Okulun duvar gazetesi Ülkü’nün önce yayın ekibinde de görev alır, sonra da yönetmeye başlar. Bu gelişme yazarlık ve çizerlik verimini de artırır. Günlüğünde belirttiğine göre Erzincan’daki yalnızlık günlerinde, üç yılda elliyi aşkın öykü, 300 şiir, 9 oyun, söyleşiler, makaleler, sinema ve tiyatro eleştirileri, şiir yorumları yazmıştır. 

Duvar Gazetesi Ülkü’de dönemin en popüler dergisi Şevket Rado’nun Hayat’tan ABD ve SSCB arasındaki uzay yarışını konu alan bir kupürü yayınlayınca Suphi Martagan adlı edebiyat öğretmeni gazetede komünizm propagandası yapıldığı gerekçesiyle okul komutanına şikâyet eder. Hulki Aktunç’un dolapları aranır, kitaplarına el konur ve disiplin kuruluna çıkarılır. Bu olay radikal bir karar almasına neden olur ve mezun olmasına bir ay kala okuldan firar edip İstanbul’a döner.

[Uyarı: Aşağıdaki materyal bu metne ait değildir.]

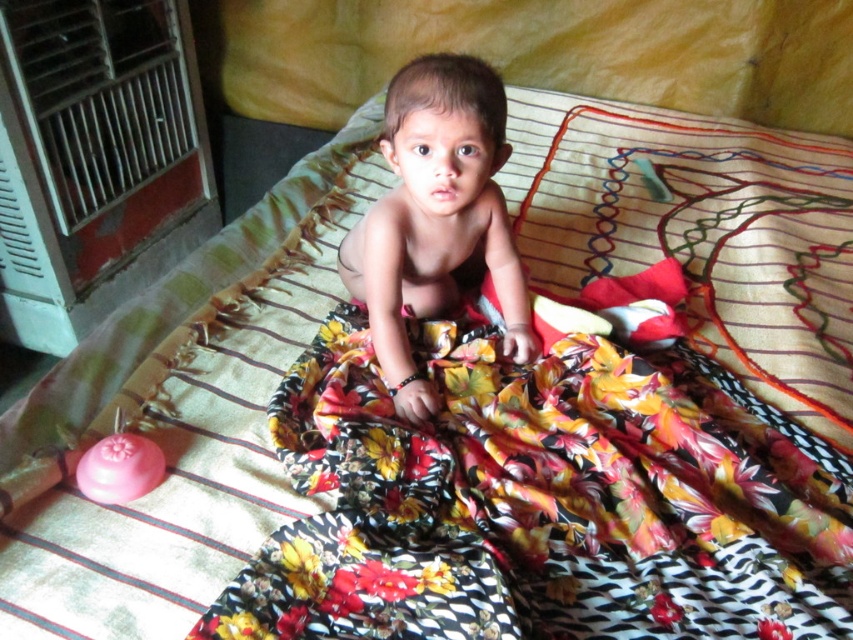 Question: Which object is closer to the camera taking this photo?

Choices:
 (A) smooth skin baby at center
 (B) floral fabric blanket at center

Answer: (B)

Question: Is floral fabric blanket at center wider than smooth skin baby at center?

Choices:
 (A) no
 (B) yes

Answer: (B)

Question: Which point appears farthest from the camera in this image?

Choices:
 (A) (416, 150)
 (B) (607, 433)

Answer: (B)

Question: Where is floral fabric blanket at center located in relation to smooth skin baby at center in the image?

Choices:
 (A) left
 (B) right

Answer: (B)

Question: Among these objects, which one is nearest to the camera?

Choices:
 (A) smooth skin baby at center
 (B) floral fabric blanket at center

Answer: (B)

Question: From the image, what is the correct spatial relationship of floral fabric blanket at center in relation to smooth skin baby at center?

Choices:
 (A) below
 (B) above

Answer: (A)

Ortaöğrenimini Haydarpaşa Lisesinde tamamlayacaktır. Haydarpaşa’da tek dersten bir yıl kaybedince kendini iyice edebiyat, sanata verir. Kadıköy Halkevi’nin karşısındaki Yılmaz Kantürk’ün kitapevinde Vedat Günyol’la tanışır. İyi arkadaş olduğu Kemal Özer, öykülerini dergilere götürür. Sinematek’e devam eder. Edebiyat ve sanat yaşamını yakından takip eder, siyasetle ilgilenir. 1967’de günlüğüne 8 edebiyat dergisi, 2 haftalık gazete, 3 magazin dergisi, 3 günlük gazeteyi düzenli takip ettiğini yazar. Yeni kitapları sıkı takip eder, günlüğüne Demir Özlü, Güven Turan gibi yazarlar hakkında ayrıntılı tahliller yazar. Orhan Boran’ın bilgi yarışmasında 11 soruya 11 doğru cevap verip 2000 TL ödül kazanır. 17 yaşındadır ama çok olgun bir kişiliktedir.

Büyük bir ustanın oluşumunu kendi kaleminden okurken altmışlı yıllarda nasıl bir yaşam vardı, genç bir yazar adayı nasıl yaşıyor, neler düşünüyor, ne acılar çekiyor, ne sevinçler yaşıyordu hepsini bu günlüklerde buluyoruz. Hulki Aktunç’un delikanlılık günlerinin, farklı ve yalnız dünyasının içten bir ifadesi olan “Sen Buranın Kışındasın – Günlükler (1964-1967)” bir yazarın oluşumunu anlatan etkileyici bir kitap.(01.04.2022, Hürriyet Kitap- Sanat).